== WHAT NEEDS TO BE DONE ==
Within the entries below, count the lines that hold the string "État" and give only that number.

[[ DATASET EXCERPTS, beginning ]]

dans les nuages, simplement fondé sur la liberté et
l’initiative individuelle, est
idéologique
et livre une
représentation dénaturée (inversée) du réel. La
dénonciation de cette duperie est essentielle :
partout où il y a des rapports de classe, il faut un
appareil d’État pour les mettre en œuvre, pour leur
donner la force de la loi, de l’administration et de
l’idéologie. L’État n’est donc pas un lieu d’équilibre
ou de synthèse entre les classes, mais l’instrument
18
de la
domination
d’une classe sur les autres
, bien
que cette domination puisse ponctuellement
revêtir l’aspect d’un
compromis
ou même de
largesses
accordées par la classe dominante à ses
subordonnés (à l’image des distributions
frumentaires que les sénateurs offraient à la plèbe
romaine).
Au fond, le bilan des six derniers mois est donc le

[[ DATASET EXCERPTS, end ]]
[[ DATASET EXCERPTS, beginning ]]

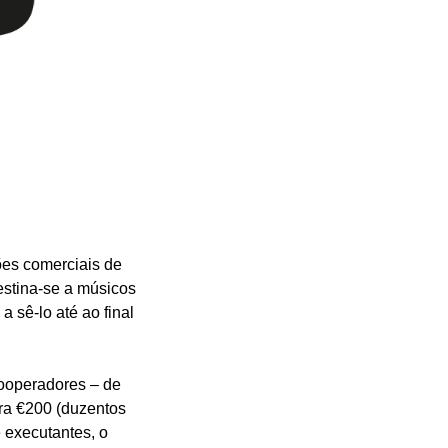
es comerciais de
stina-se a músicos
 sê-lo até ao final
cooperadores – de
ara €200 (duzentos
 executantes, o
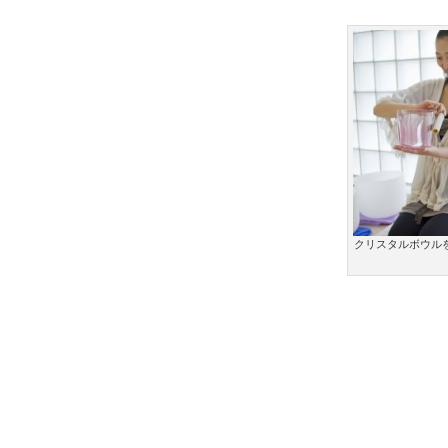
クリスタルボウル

[[ DATASET EXCERPTS, end ]]
[[ DATASET EXCERPTS, beginning ]]

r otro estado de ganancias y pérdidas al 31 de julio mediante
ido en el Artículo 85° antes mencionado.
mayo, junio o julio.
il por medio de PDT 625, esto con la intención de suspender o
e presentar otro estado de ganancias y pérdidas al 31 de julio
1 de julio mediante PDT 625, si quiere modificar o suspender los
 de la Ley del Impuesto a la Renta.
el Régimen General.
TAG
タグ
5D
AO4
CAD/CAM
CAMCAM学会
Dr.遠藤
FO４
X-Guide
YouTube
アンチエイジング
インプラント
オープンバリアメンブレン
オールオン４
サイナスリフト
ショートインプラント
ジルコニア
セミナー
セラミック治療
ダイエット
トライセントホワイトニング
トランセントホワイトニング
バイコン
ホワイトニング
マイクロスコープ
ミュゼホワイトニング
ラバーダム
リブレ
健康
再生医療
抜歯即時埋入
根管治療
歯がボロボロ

[[ DATASET EXCERPTS, end ]]

== WRITTEN ANSWER ==
2